[Records excerpted from a collection]
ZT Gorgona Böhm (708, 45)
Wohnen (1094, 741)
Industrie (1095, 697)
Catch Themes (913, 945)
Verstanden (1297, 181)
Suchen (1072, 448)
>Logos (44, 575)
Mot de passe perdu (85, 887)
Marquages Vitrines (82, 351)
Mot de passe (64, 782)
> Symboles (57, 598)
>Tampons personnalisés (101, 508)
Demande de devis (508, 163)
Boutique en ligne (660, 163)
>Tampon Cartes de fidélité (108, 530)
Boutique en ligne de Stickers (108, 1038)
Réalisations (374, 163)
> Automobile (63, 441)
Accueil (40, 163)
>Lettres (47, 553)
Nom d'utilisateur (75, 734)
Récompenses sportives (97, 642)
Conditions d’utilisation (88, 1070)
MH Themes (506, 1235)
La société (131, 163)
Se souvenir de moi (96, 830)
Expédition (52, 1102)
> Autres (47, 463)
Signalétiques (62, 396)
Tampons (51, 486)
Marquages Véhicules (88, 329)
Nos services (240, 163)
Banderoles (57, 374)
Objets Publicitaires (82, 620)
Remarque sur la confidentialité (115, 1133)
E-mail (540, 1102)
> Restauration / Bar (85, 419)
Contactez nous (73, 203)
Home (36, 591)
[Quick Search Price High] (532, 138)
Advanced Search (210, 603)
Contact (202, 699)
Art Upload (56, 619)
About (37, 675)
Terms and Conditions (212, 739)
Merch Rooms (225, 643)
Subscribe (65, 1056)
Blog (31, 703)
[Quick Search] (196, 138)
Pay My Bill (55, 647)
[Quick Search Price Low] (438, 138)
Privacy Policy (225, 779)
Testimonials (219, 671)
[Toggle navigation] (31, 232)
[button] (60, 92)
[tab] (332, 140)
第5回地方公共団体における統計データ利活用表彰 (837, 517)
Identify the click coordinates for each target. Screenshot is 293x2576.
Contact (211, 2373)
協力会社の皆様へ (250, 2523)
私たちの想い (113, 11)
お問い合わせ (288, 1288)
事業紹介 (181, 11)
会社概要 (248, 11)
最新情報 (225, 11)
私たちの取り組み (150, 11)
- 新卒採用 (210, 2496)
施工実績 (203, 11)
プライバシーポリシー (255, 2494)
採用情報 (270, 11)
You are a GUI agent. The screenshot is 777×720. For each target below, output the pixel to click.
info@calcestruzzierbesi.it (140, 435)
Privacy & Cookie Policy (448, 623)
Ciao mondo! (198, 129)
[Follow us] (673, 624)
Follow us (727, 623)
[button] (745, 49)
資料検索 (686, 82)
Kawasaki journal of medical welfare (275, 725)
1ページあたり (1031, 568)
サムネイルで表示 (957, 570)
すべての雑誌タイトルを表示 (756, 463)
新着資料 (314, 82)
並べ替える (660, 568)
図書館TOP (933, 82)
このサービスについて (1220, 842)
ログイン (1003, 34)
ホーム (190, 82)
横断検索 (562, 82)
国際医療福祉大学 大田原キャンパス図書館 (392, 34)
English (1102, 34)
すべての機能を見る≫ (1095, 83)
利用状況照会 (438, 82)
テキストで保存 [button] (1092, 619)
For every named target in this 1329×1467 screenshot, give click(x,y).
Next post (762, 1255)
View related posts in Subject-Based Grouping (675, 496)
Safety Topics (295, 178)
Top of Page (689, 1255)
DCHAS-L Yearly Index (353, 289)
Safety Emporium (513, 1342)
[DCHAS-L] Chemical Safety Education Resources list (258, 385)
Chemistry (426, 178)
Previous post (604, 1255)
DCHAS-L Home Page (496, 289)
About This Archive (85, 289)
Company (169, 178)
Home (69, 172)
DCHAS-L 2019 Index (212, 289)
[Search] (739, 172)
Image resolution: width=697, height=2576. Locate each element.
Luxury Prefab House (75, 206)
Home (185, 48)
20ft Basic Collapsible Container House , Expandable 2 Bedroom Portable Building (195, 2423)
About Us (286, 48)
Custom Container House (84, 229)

Your goal: Produce a verbatim copy of each record above.

Written reply:
ZT Gorgona Böhm (708, 45)
Wohnen (1094, 741)
Industrie (1095, 697)
Catch Themes (913, 945)
Verstanden (1297, 181)
Suchen (1072, 448)
>Logos (44, 575)
Mot de passe perdu (85, 887)
Marquages Vitrines (82, 351)
Mot de passe (64, 782)
> Symboles (57, 598)
>Tampons personnalisés (101, 508)
Demande de devis (508, 163)
Boutique en ligne (660, 163)
>Tampon Cartes de fidélité (108, 530)
Boutique en ligne de Stickers (108, 1038)
Réalisations (374, 163)
> Automobile (63, 441)
Accueil (40, 163)
>Lettres (47, 553)
Nom d'utilisateur (75, 734)
Récompenses sportives (97, 642)
Conditions d’utilisation (88, 1070)
MH Themes (506, 1235)
La société (131, 163)
Se souvenir de moi (96, 830)
Expédition (52, 1102)
> Autres (47, 463)
Signalétiques (62, 396)
Tampons (51, 486)
Marquages Véhicules (88, 329)
Nos services (240, 163)
Banderoles (57, 374)
Objets Publicitaires (82, 620)
Remarque sur la confidentialité (115, 1133)
E-mail (540, 1102)
> Restauration / Bar (85, 419)
Contactez nous (73, 203)
Home (36, 591)
[Quick Search Price High] (532, 138)
Advanced Search (210, 603)
Contact (202, 699)
Art Upload (56, 619)
About (37, 675)
Terms and Conditions (212, 739)
Merch Rooms (225, 643)
Subscribe (65, 1056)
Blog (31, 703)
[Quick Search] (196, 138)
Pay My Bill (55, 647)
[Quick Search Price Low] (438, 138)
Privacy Policy (225, 779)
Testimonials (219, 671)
[Toggle navigation] (31, 232)
[button] (60, 92)
[tab] (332, 140)
第5回地方公共団体における統計データ利活用表彰 (837, 517)
Identify the click coordinates for each target. Screenshot is 293x2576.
Contact (211, 2373)
協力会社の皆様へ (250, 2523)
私たちの想い (113, 11)
お問い合わせ (288, 1288)
事業紹介 (181, 11)
会社概要 (248, 11)
最新情報 (225, 11)
私たちの取り組み (150, 11)
- 新卒採用 (210, 2496)
施工実績 (203, 11)
プライバシーポリシー (255, 2494)
採用情報 (270, 11)
You are a GUI agent. The screenshot is 777×720. For each target below, output the pixel to click.
info@calcestruzzierbesi.it (140, 435)
Privacy & Cookie Policy (448, 623)
Ciao mondo! (198, 129)
[Follow us] (673, 624)
Follow us (727, 623)
[button] (745, 49)
資料検索 (686, 82)
Kawasaki journal of medical welfare (275, 725)
1ページあたり (1031, 568)
サムネイルで表示 (957, 570)
すべての雑誌タイトルを表示 (756, 463)
新着資料 (314, 82)
並べ替える (660, 568)
図書館TOP (933, 82)
このサービスについて (1220, 842)
ログイン (1003, 34)
ホーム (190, 82)
横断検索 (562, 82)
国際医療福祉大学 大田原キャンパス図書館 (392, 34)
English (1102, 34)
すべての機能を見る≫ (1095, 83)
利用状況照会 (438, 82)
テキストで保存 [button] (1092, 619)
For every named target in this 1329×1467 screenshot, give click(x,y).
Next post (762, 1255)
View related posts in Subject-Based Grouping (675, 496)
Safety Topics (295, 178)
Top of Page (689, 1255)
DCHAS-L Yearly Index (353, 289)
Safety Emporium (513, 1342)
[DCHAS-L] Chemical Safety Education Resources list (258, 385)
Chemistry (426, 178)
Previous post (604, 1255)
DCHAS-L Home Page (496, 289)
About This Archive (85, 289)
Company (169, 178)
Home (69, 172)
DCHAS-L 2019 Index (212, 289)
[Search] (739, 172)
Image resolution: width=697, height=2576. Locate each element.
Luxury Prefab House (75, 206)
Home (185, 48)
20ft Basic Collapsible Container House , Expandable 2 Bedroom Portable Building (195, 2423)
About Us (286, 48)
Custom Container House (84, 229)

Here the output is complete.